ParquetBatchBufferingWriter implements the BatchBufferingWriter trait for remote multipart uploads. It writes Arrow record batches into a SharedBuffer (a thread-safe, interior-mutable byte buffer) via the ArrowWriter from the parquet crate. Key behaviors:

  • Configures compression (Uncompressed, Snappy, Gzip, Zstd, LZ4, LZ4_RAW) and row group size from ParquetFormat settings, defaulting to 128 MB row groups.
  • Removes the Arroyo timestamp column before writing.
  • For Iceberg tables, remaps Arrow field IDs to match the catalog-assigned Iceberg schema via update_field_ids_to_iceberg and normalizes nested batch metadata via normalize_batch_to_schema before each write.
  • Flushes row groups when the in-progress size exceeds the configured threshold.
  • Supports split_to for extracting completed data to send as multipart upload parts.
  • Produces trailing bytes for checkpointing (the remaining buffer contents plus the Parquet footer that would close the file) and optional IcebergFileMetadata extracted from the file metadata.

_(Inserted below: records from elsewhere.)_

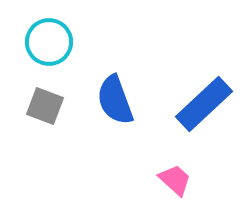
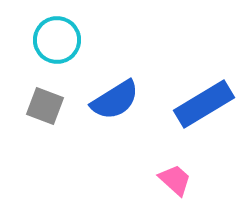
cyan circle: moved 8 px right, 2 px up
blue semicircle: rotated 102 degrees counterclockwise
blue rectangle: rotated 12 degrees clockwise
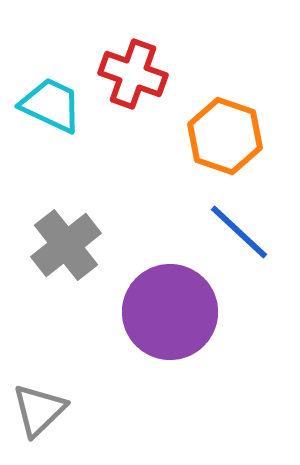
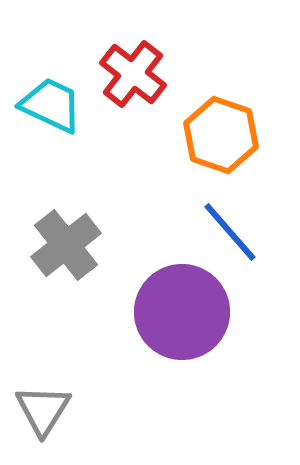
red cross: rotated 18 degrees clockwise
orange hexagon: moved 4 px left, 1 px up
blue line: moved 9 px left; rotated 6 degrees clockwise
purple circle: moved 12 px right
gray triangle: moved 4 px right; rotated 14 degrees counterclockwise
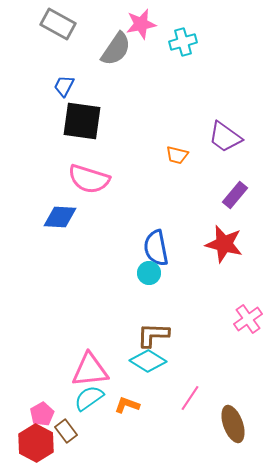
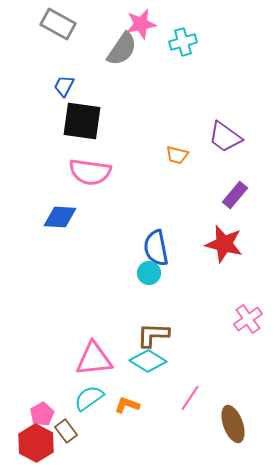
gray semicircle: moved 6 px right
pink semicircle: moved 1 px right, 7 px up; rotated 9 degrees counterclockwise
pink triangle: moved 4 px right, 11 px up
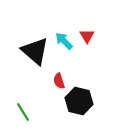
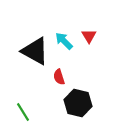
red triangle: moved 2 px right
black triangle: rotated 12 degrees counterclockwise
red semicircle: moved 4 px up
black hexagon: moved 1 px left, 2 px down
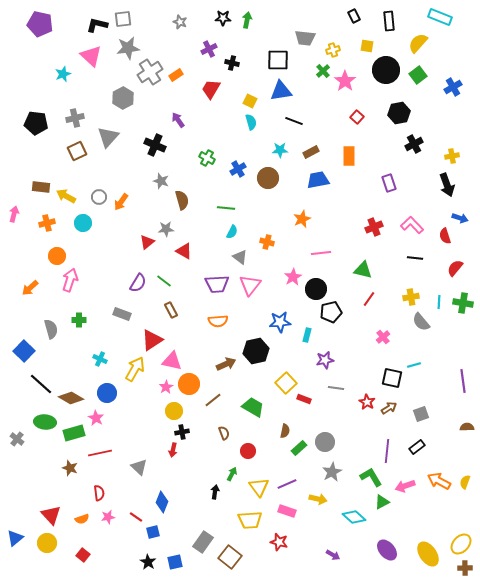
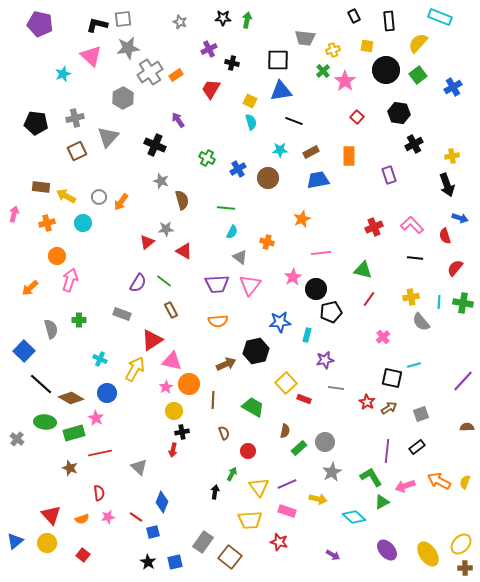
black hexagon at (399, 113): rotated 20 degrees clockwise
purple rectangle at (389, 183): moved 8 px up
purple line at (463, 381): rotated 50 degrees clockwise
brown line at (213, 400): rotated 48 degrees counterclockwise
blue triangle at (15, 538): moved 3 px down
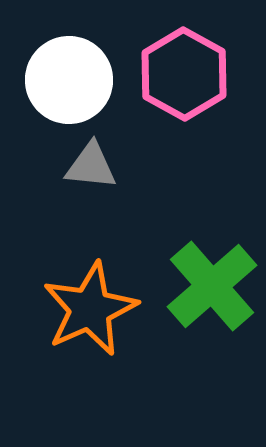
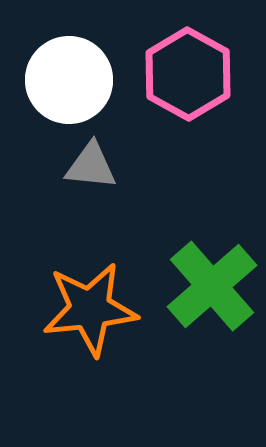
pink hexagon: moved 4 px right
orange star: rotated 18 degrees clockwise
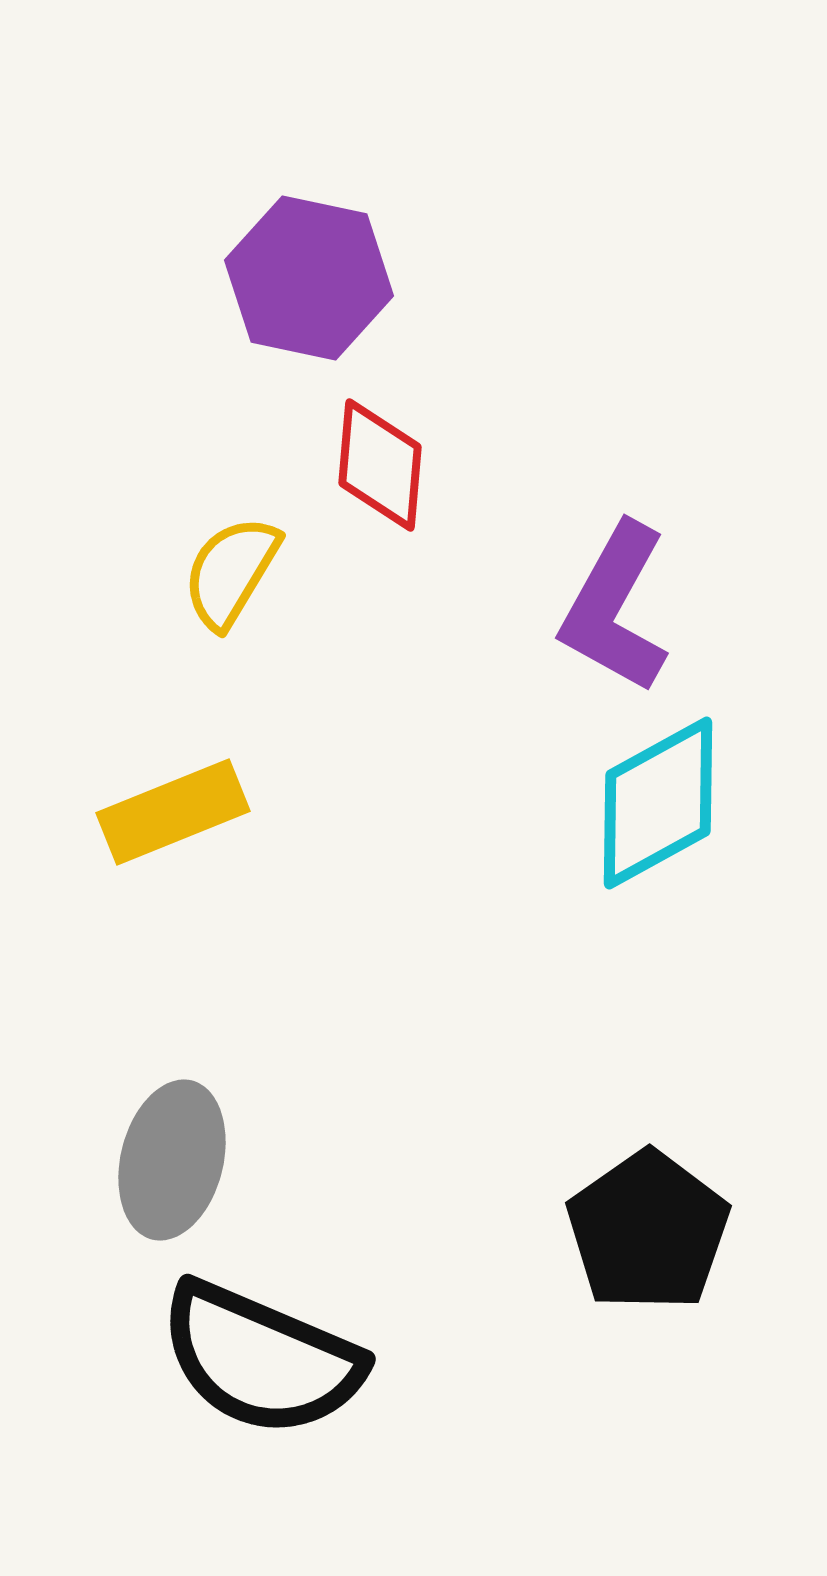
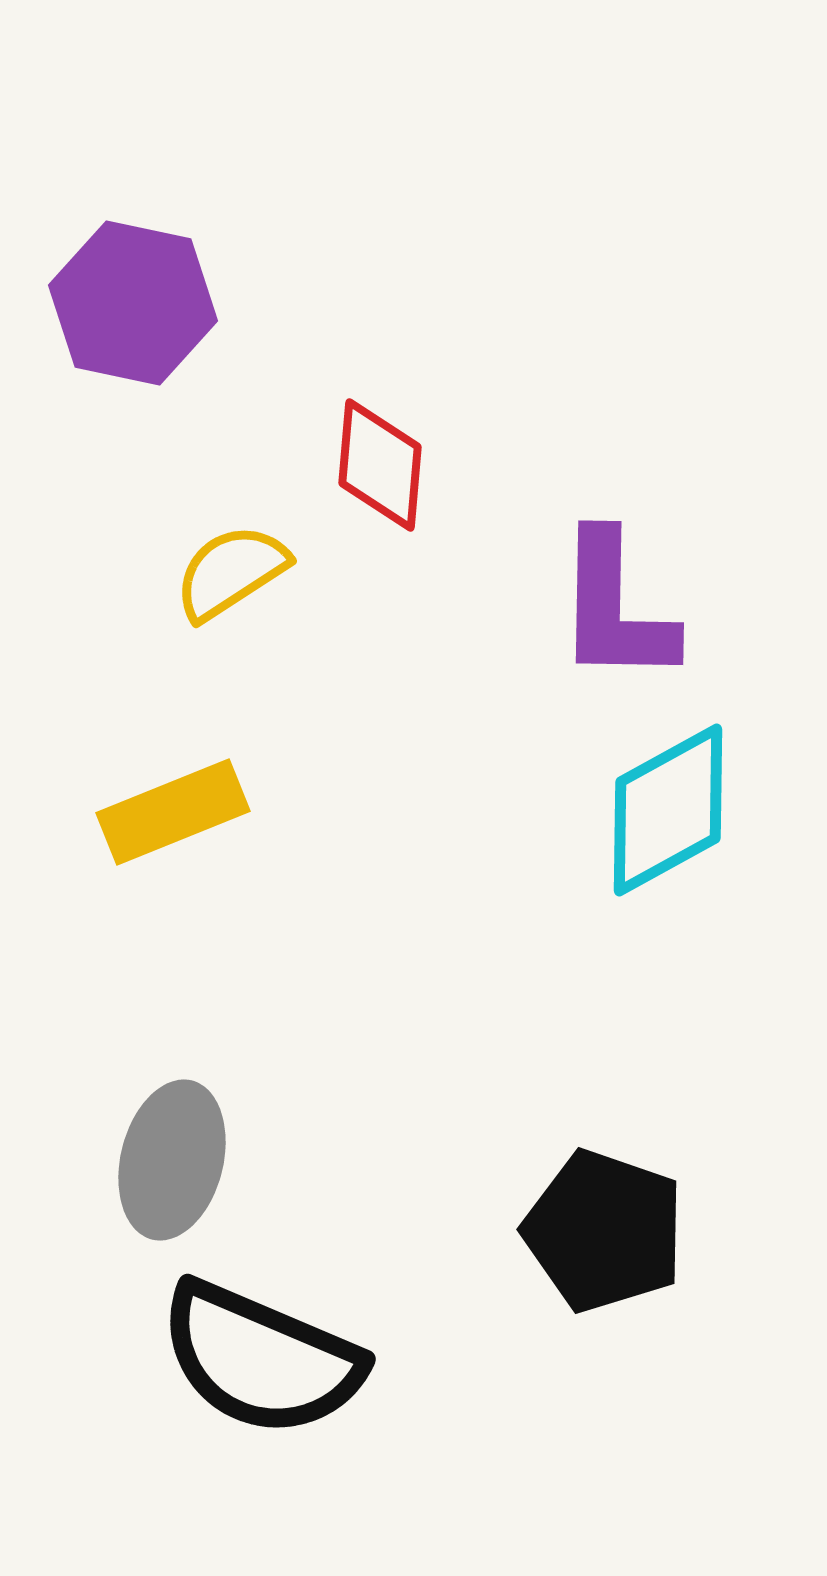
purple hexagon: moved 176 px left, 25 px down
yellow semicircle: rotated 26 degrees clockwise
purple L-shape: rotated 28 degrees counterclockwise
cyan diamond: moved 10 px right, 7 px down
black pentagon: moved 44 px left; rotated 18 degrees counterclockwise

ParquetLocalWriter implements the LocalWriter trait for local filesystem writes. It writes through the same SharedBuffer mechanism but periodically syncs buffered data to a local file. Checkpointing records the file position and trailing bytes needed to produce a valid Parquet file on recovery.

The SharedBuffer struct provides a cloneable, interior-mutable buffer (Arc<Mutex<BytesMut::Writer>>) that satisfies the Write trait and allows the ArrowWriter and the multipart upload system to share the same underlying byte buffer.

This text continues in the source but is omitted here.